Marriage is not easy. You have to work at it. Couples get stuck in a rut. They may feel that the other partner is treating them badly or unfairly. There may be contributory stresses (finance, work, a baby, moving house, the in-laws …).
It’s easy to get angry, feel let down and sorry for oneself. What is more difficult is to respond appropriately.
Playing the fault card will not solve the issue. Fixing it yourself may not be a long-term solution. Letting the problem continue or even worsen will lead to a deterioration.
So have a look at these approaches, and see which is likely to be yours.
Taking the Blame
You may be the submissive type (or have a stubborn partner) and find it easier to accept the blame for everything. Well, that way you avoid conflict.

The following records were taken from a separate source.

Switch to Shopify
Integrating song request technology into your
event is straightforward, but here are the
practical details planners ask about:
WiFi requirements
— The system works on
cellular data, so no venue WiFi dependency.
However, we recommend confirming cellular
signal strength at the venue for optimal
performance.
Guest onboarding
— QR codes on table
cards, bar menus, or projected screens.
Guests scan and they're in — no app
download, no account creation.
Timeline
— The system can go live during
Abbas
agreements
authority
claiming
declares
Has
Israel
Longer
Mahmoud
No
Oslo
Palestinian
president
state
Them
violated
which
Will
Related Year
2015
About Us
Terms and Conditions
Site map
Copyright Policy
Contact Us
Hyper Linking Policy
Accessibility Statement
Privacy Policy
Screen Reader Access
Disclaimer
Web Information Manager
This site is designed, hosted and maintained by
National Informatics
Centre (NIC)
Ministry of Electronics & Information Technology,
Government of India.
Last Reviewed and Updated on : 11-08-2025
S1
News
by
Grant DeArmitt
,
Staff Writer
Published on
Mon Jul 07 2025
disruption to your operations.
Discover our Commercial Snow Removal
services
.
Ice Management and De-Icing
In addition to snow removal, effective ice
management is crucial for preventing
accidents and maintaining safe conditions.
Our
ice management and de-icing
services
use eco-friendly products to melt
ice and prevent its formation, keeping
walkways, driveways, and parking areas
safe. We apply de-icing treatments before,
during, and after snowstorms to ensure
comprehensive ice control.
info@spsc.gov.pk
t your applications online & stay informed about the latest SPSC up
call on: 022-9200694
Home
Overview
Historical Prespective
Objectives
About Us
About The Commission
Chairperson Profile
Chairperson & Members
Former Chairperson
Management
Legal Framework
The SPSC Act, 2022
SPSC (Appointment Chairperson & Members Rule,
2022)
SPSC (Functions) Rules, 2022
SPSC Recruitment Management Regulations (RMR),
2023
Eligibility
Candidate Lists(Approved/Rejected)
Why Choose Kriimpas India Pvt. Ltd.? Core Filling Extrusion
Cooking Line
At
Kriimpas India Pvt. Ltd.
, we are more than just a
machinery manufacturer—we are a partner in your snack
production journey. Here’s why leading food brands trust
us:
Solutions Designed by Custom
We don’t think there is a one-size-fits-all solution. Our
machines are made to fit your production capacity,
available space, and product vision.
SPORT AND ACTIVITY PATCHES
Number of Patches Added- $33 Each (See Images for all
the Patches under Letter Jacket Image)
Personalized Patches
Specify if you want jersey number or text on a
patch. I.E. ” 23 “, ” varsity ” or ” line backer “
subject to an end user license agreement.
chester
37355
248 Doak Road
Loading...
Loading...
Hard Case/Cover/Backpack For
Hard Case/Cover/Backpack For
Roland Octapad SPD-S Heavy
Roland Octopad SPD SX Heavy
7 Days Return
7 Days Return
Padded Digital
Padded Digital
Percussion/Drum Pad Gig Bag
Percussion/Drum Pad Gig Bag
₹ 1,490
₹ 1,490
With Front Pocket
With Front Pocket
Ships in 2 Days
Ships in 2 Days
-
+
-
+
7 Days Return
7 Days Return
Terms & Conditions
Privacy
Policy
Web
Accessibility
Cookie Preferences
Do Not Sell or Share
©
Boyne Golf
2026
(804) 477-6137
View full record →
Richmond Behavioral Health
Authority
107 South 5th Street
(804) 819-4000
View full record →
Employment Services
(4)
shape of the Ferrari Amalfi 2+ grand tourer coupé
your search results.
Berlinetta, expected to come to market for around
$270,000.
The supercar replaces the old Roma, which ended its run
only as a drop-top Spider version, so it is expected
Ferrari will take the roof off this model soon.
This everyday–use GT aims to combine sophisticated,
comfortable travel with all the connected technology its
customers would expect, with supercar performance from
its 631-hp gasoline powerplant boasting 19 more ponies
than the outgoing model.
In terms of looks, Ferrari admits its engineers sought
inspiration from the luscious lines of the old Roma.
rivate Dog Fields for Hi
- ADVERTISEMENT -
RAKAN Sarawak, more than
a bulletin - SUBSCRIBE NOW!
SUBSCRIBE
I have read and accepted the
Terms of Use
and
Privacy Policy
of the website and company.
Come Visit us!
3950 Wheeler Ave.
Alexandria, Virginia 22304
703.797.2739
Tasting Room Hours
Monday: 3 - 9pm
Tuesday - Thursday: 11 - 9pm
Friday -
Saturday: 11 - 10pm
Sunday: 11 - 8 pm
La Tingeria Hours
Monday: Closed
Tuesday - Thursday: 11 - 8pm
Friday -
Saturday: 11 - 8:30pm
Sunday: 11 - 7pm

Over time, your partner will get used to that and will not take responsibility for what they might be doing wrong. You may also get overruled in both trivial and important matters, and your self-esteem will suffer.
Allocating the Blame
“It’s all your fault” will lead to long-term bitterness (and self-esteem issues). As partners, you make up a team, and both should help each other when one of you is down and needing support.
Mr (or Mrs) Fix-it
The spouse that takes it upon themself to fix every issue may not be doing the favour that they think. They are actually suffocating their partner’s personal growth (and that can radiate out beyond the marriage). Dependency is not a healthy habit to acquire.
It also means there is an imbalance of power.
If you’re not bothered about resolving an issue, perhaps you shouldn’t be in a relationship at all! Instead of negativity, you can be cheering up your spouse, asking helpful questions and acting as a sounding-board. Offer support and they may be able to solve the problem they’ve created.
It’s easy to think that the fates are conspiring against you, when things go awry. If you believe you are powerless to affect things, you’ll wonder what’s the point in trying to struggle against fate.
Focussing on fears and negativity will depress your partner. You will also be unable to find solutions. You may even attract more of what brought you down in the first place.
If the partners listen to each other, they can clarify the issue, offer sympathy and support, and come up with solutions. They can cheer each other up and put the issue into perspective.
Doesn’t that sound like the marriage partner you should strive to be?